<<<<

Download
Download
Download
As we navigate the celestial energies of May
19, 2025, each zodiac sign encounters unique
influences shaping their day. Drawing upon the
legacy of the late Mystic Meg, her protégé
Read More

>>>>

(Task details) Your answer should hold only the lines from the one with "legacy of the late Mystic Meg, her protégé" through the end of the listing above, both ends included, written out exactly.

(Task response)
legacy of the late Mystic Meg, her protégé
Read More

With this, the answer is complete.